We have concluded that revalidation will be simpler, more effective and more efficient if it operates as a single set of processes, rather than ... two separate strands.[7]

16.  The consultation, from March to June 2010, was extensive:

During the course of the consultation we held or participated in around 130 events across the UK. We talked to more than 4,000 doctors, listened to their views and comments and discussed their concerns about revalidation. We also spoke to a range of employer organisations and representatives from patient groups across the four countries.
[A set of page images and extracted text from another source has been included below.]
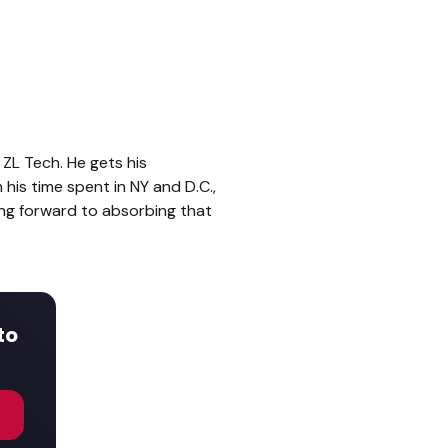
ZL Tech. He gets his
his time spent in NY and D.C.,
ing forward to absorbing that
to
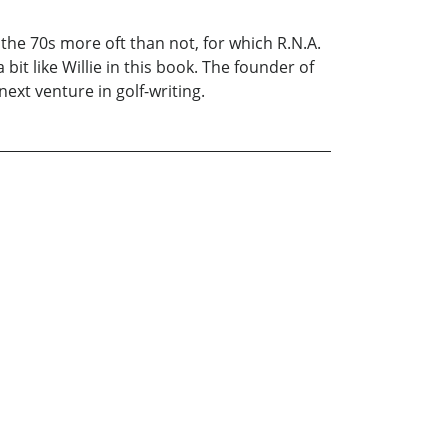
in the 70s more oft than not, for which R.N.A.
bit like Willie in this book. The founder of
next venture in golf-writing.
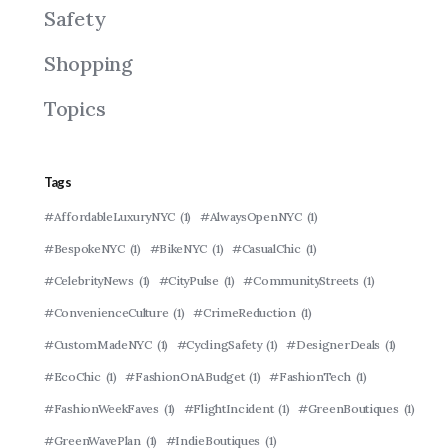
Safety
Shopping
Topics
Tags
#AffordableLuxuryNYC
(1)
#AlwaysOpenNYC
(1)
#BespokeNYC
(1)
#BikeNYC
(1)
#CasualChic
(1)
#CelebrityNews
(1)
#CityPulse
(1)
#CommunityStreets
(1)
#ConvenienceCulture
(1)
#CrimeReduction
(1)
#CustomMadeNYC
(1)
#CyclingSafety
(1)
#DesignerDeals
(1)
#EcoChic
(1)
#FashionOnABudget
(1)
#FashionTech
(1)
#FashionWeekFaves
(1)
#FlightIncident
(1)
#GreenBoutiques
(1)
#GreenWavePlan
(1)
#IndieBoutiques
(1)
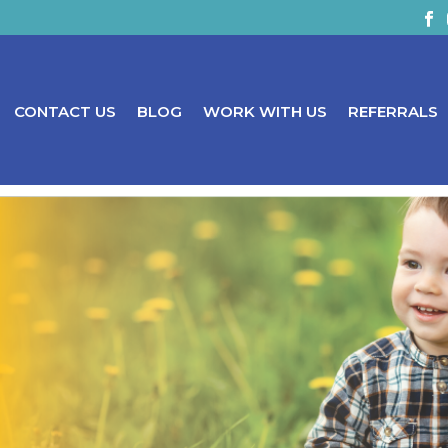
CONTACT US
BLOG
WORK WITH US
REFERRALS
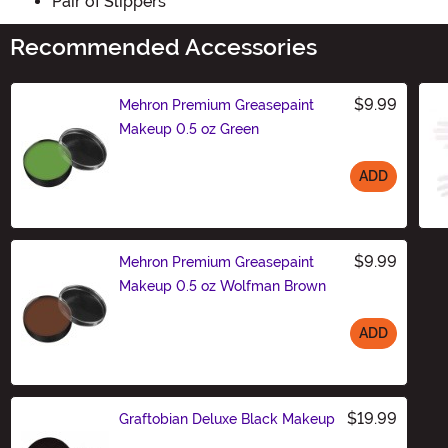
Pair of Slippers
Recommended Accessories
$9.99
Mehron Premium Greasepaint
Makeup 0.5 oz Green
ADD
Size
$9.99
Mehron Premium Greasepaint
Makeup 0.5 oz Wolfman Brown
ADD
Size
$19.99
Graftobian Deluxe Black Makeup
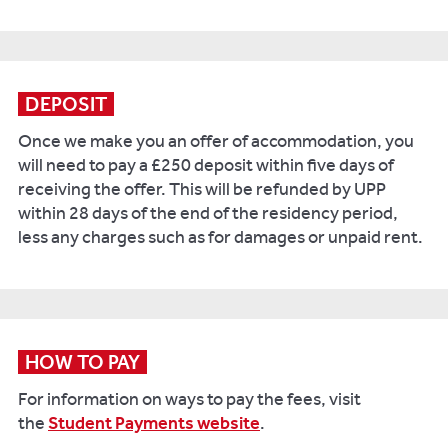
DEPOSIT
Once we make you an offer of accommodation, you
will need to pay a £250 deposit within five days of
receiving the offer. This will be refunded by UPP
within 28 days of the end of the residency period,
less any charges such as for damages or unpaid rent.
HOW TO PAY
For information on ways to pay the fees, visit
the
Student Payments website
.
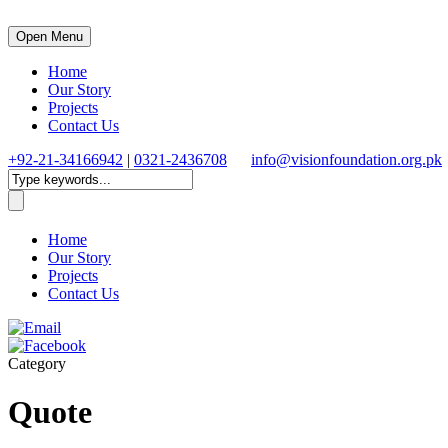
Open Menu
Home
Our Story
Projects
Contact Us
+92-21-34166942
|
0321-2436708
info@visionfoundation.org.pk
Home
Our Story
Projects
Contact Us
Category
Quote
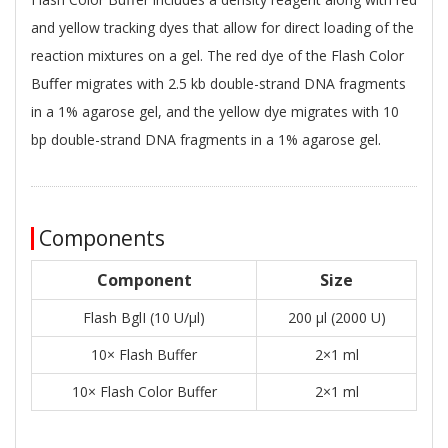
and yellow tracking dyes that allow for direct loading of the
reaction mixtures on a gel. The red dye of the Flash Color
Buﬀer migrates with 2.5 kb double-strand DNA fragments
in a 1% agarose gel, and the yellow dye migrates with 10
bp double-strand DNA fragments in a 1% agarose gel.
Components
Component
Size
Flash BglI (10 U/μl)
200 μl (2000 U)
10× Flash Buffer
2×1 ml
10× Flash Color Buffer
2×1 ml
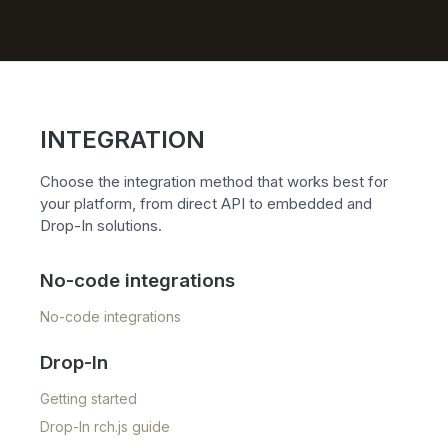
INTEGRATION
Choose the integration method that works best for
your platform, from direct API to embedded and
Drop-In solutions.
No-code integrations
No-code integrations
Drop-In
Getting started
Drop-In rch.js guide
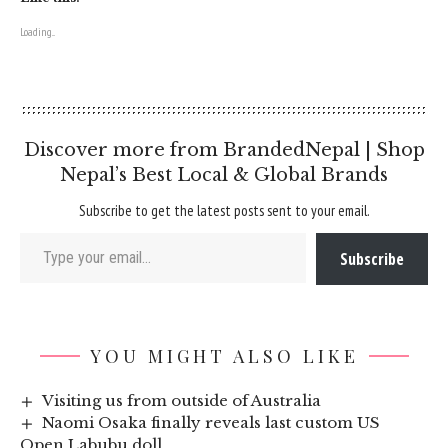
Loading...
Discover more from BrandedNepal | Shop
Nepal’s Best Local & Global Brands
Subscribe to get the latest posts sent to your email.
Type your email…
Subscribe
YOU MIGHT ALSO LIKE
Visiting us from outside of Australia
Naomi Osaka finally reveals last custom US
Open Labubu doll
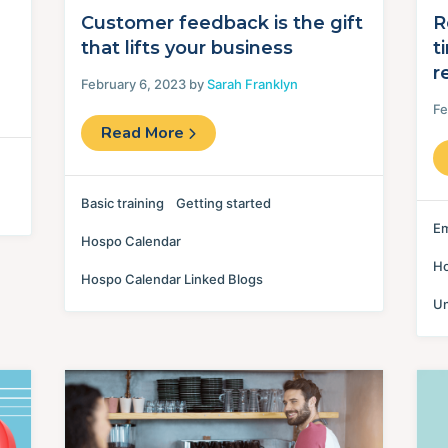
Customer feedback is the gift
R
that lifts your business
t
r
February 6, 2023 by
Sarah Franklyn
Fe
Read More
Basic training
Getting started
Em
Hospo Calendar
Ho
Hospo Calendar Linked Blogs
Un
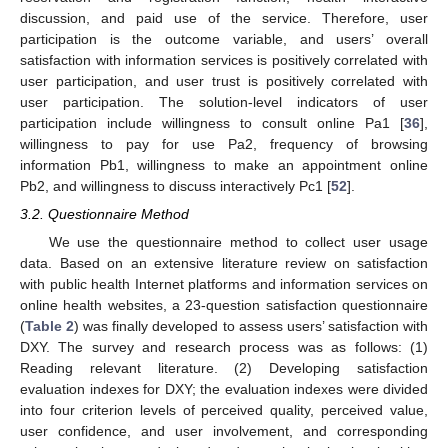
discussion, and paid use of the service. Therefore, user
participation is the outcome variable, and users’ overall
satisfaction with information services is positively correlated with
user participation, and user trust is positively correlated with
user participation. The solution-level indicators of user
participation include willingness to consult online Pa1 [
36
],
willingness to pay for use Pa2, frequency of browsing
information Pb1, willingness to make an appointment online
Pb2, and willingness to discuss interactively Pc1 [
52
].
3.2. Questionnaire Method
We use the questionnaire method to collect user usage
data. Based on an extensive literature review on satisfaction
with public health Internet platforms and information services on
online health websites, a 23-question satisfaction questionnaire
(
Table 2
) was finally developed to assess users’ satisfaction with
DXY. The survey and research process was as follows: (1)
Reading relevant literature. (2) Developing satisfaction
evaluation indexes for DXY; the evaluation indexes were divided
into four criterion levels of perceived quality, perceived value,
user confidence, and user involvement, and corresponding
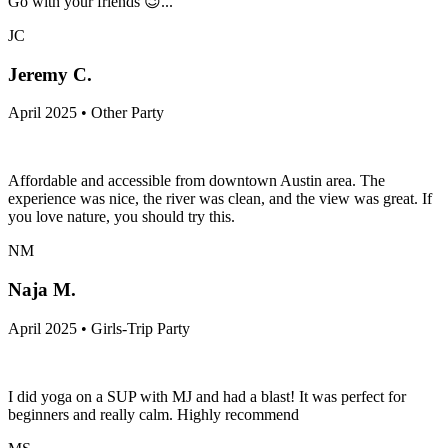
Go with your friends 😉...
JC
Jeremy C.
April 2025 • Other Party
Affordable and accessible from downtown Austin area. The
experience was nice, the river was clean, and the view was great. If
you love nature, you should try this.
NM
Naja M.
April 2025 • Girls-Trip Party
I did yoga on a SUP with MJ and had a blast! It was perfect for
beginners and really calm. Highly recommend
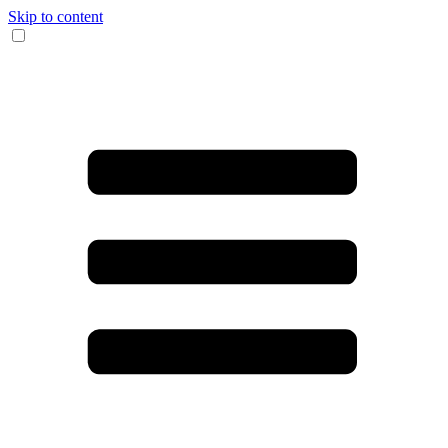
Skip to content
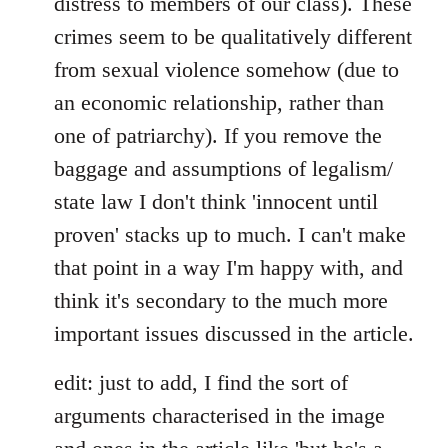
distress to members of our class). These
crimes seem to be qualitatively different
from sexual violence somehow (due to
an economic relationship, rather than
one of patriarchy). If you remove the
baggage and assumptions of legalism/
state law I don't think 'innocent until
proven' stacks up to much. I can't make
that point in a way I'm happy with, and
think it's secondary to the much more
important issues discussed in the article.
edit: just to add, I find the sort of
arguments characterised in the image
By the time the consultation ended, on 4 June 2010, we had received nearly 1,000 responses.[8]

17.  Following that consultation the GMC's main proposals are as follows:

  • Revalidation should be based on a single set of processes for evaluating doctors' performance in practice.
  • It should be based on a continuing evaluation of doctors' performance in the workplace.
  • There will be a network of responsible officers—all of them senior licensed doctors—who will make recommendations on whether or not doctors will be revalidated.
  • The medical Royal Colleges and Faculties should not be directly involved in the responsible officers' recommendations, but should have a quality assurance and advisory role.
  • Trainees should secure revalidation as a result of successful progress through training.
  • Licensed doctors not currently engaged in medical practice should be able to gain revalidation through a formal examination or assessment.
  • The list of registered medical practitioners should indicate the field of practice on the basis of which a doctor has secured revalidation.[9]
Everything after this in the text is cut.